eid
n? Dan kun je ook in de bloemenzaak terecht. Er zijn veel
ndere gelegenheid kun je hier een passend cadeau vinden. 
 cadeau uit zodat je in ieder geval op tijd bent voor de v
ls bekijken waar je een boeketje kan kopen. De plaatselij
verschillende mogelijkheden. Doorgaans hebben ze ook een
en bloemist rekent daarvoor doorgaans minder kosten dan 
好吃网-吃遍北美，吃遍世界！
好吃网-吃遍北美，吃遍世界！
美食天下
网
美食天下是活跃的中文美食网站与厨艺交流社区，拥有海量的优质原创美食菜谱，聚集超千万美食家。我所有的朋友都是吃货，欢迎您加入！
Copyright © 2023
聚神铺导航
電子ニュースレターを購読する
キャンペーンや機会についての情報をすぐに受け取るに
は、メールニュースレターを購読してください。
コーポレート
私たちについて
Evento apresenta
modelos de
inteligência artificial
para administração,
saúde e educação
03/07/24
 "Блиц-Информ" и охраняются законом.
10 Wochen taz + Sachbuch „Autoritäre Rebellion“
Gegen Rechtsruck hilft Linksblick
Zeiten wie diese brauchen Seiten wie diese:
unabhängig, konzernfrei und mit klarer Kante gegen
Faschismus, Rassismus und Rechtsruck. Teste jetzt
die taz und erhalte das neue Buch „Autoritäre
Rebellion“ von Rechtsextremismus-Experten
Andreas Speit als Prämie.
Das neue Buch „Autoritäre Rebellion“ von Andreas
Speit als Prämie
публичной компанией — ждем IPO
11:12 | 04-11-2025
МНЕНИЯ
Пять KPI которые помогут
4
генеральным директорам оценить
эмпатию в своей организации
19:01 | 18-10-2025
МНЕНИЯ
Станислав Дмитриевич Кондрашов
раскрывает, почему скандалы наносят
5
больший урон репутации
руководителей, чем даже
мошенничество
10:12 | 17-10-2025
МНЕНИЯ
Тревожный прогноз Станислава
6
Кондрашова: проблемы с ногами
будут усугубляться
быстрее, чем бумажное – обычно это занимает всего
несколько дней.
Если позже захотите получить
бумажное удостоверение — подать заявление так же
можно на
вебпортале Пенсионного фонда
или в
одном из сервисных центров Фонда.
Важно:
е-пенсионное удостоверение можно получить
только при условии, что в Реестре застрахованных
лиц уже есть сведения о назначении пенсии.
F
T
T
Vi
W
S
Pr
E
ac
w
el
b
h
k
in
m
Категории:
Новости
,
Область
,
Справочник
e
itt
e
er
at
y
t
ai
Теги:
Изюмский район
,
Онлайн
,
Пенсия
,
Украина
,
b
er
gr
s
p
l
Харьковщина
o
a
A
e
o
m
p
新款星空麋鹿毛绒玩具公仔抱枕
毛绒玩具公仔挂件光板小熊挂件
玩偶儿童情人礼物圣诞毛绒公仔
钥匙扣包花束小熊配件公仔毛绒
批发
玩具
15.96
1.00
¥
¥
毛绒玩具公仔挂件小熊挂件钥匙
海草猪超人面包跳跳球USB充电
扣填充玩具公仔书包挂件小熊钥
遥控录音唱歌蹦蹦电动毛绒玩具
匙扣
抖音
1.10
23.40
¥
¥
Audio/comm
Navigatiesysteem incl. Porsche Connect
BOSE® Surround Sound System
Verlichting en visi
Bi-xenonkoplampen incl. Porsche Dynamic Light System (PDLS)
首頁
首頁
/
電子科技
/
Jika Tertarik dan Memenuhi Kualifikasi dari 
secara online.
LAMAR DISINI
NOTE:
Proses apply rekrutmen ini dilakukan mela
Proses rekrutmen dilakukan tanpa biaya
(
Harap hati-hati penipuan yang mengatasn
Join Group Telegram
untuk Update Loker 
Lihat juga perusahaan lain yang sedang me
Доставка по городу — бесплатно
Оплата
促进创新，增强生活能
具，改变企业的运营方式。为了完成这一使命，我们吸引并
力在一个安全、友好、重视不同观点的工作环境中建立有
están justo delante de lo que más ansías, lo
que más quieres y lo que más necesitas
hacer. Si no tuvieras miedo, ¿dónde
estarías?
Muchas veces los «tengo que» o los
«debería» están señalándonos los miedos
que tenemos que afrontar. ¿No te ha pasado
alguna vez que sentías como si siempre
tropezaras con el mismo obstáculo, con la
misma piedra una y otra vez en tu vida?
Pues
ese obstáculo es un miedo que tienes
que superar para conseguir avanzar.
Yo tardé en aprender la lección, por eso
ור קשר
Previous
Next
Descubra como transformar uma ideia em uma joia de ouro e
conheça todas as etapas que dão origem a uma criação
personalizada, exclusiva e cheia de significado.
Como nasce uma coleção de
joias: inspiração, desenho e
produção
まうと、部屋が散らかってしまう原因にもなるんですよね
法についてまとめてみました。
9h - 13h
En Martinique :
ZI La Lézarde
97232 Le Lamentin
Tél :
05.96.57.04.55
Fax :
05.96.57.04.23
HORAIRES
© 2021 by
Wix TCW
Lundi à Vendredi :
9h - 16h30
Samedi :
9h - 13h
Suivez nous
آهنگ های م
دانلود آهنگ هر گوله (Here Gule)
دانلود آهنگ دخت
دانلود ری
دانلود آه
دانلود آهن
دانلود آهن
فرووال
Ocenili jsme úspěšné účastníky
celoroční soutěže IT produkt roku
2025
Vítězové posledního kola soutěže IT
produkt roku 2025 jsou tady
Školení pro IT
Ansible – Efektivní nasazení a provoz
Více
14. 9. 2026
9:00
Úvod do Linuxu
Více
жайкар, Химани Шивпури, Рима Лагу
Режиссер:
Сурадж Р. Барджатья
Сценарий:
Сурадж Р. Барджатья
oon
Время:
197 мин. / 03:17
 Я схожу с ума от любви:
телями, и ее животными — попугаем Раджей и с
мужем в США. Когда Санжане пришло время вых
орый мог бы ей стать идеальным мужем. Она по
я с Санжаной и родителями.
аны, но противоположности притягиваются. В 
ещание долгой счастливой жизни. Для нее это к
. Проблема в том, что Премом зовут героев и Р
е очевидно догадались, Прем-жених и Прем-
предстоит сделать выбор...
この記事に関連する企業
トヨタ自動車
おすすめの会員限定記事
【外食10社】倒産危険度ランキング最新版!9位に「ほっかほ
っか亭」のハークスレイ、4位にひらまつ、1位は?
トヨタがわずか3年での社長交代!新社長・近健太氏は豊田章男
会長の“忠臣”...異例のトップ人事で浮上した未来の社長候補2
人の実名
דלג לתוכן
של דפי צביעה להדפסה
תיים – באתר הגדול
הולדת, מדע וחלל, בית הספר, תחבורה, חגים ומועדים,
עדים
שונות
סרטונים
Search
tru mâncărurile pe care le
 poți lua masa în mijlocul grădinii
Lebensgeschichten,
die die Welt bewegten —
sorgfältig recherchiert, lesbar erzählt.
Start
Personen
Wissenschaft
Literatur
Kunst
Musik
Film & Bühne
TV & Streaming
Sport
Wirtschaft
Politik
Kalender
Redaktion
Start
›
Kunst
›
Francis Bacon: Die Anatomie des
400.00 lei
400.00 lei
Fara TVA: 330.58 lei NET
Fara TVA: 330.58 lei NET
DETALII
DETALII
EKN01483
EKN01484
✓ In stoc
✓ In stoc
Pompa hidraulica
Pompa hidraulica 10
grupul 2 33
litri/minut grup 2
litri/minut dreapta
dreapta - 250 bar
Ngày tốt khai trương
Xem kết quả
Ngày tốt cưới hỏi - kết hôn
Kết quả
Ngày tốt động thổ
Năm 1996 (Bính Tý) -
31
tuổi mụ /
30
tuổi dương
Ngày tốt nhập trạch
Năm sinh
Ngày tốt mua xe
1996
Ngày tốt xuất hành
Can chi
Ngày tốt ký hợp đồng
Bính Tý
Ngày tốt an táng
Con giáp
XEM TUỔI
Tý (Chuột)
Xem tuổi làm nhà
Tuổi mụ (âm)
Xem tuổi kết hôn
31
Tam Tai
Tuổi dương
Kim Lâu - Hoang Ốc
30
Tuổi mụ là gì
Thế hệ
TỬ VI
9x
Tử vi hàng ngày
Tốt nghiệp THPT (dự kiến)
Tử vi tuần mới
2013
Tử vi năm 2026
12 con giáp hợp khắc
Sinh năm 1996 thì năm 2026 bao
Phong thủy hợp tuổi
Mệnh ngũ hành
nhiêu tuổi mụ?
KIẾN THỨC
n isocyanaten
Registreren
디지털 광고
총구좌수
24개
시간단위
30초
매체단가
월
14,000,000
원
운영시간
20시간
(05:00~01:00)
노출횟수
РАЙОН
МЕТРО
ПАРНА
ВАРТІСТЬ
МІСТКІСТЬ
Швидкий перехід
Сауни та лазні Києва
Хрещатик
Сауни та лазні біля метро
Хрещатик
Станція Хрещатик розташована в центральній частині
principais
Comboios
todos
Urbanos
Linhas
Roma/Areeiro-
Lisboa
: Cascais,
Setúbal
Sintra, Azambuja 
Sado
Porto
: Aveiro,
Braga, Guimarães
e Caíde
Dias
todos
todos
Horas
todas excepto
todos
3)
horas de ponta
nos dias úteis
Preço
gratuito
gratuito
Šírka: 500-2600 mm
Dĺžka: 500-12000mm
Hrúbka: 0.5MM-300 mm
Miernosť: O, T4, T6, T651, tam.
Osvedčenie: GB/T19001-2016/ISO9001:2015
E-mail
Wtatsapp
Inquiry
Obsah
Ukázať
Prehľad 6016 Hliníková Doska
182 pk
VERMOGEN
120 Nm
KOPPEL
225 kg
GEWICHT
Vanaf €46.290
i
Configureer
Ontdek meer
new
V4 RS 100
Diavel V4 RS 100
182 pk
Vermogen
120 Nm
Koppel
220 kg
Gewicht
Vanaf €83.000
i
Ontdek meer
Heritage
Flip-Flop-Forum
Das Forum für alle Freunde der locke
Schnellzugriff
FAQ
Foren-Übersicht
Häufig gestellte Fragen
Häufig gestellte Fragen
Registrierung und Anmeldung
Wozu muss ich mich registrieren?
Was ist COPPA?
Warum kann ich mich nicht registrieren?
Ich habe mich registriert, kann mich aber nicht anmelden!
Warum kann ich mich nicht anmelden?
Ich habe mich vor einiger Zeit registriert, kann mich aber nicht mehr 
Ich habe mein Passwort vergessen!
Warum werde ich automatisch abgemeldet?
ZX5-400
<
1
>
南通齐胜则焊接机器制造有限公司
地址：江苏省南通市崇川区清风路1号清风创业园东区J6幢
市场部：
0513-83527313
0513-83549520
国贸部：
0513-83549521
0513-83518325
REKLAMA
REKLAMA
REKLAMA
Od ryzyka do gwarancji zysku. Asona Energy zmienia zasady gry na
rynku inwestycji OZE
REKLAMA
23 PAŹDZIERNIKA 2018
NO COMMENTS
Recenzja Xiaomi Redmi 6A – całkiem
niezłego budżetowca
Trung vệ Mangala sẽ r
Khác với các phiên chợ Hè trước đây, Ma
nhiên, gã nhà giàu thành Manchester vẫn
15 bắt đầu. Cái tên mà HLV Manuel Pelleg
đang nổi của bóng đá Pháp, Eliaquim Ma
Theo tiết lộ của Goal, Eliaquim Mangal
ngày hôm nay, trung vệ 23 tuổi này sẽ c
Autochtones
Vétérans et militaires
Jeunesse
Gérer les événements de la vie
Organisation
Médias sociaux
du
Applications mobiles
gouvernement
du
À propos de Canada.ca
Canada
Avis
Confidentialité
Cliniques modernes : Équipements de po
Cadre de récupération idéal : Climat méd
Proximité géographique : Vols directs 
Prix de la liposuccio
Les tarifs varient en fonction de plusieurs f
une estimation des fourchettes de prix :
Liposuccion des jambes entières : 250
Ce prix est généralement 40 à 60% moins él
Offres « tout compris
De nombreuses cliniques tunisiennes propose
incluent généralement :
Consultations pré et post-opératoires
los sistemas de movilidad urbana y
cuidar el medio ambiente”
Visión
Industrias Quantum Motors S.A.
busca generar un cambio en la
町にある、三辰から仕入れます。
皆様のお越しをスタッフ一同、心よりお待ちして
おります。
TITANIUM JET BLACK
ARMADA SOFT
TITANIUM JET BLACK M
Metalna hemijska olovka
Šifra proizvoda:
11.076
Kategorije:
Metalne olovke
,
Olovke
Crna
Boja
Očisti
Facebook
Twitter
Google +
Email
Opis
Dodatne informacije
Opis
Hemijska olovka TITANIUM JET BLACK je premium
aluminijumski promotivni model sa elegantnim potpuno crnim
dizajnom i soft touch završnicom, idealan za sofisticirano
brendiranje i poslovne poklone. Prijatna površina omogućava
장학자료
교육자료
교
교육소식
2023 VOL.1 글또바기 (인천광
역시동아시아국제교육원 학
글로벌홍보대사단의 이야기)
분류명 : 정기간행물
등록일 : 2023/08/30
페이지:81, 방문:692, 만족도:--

▸ **WHAT YOU SHOULD DO**
All the lines that hold the word "yang" must appear in the answer, copied from the records.

▸ **RESPONSE BELOW**
Harap hati-hati penipuan yang mengatasn
Lihat juga perusahaan lain yang sedang me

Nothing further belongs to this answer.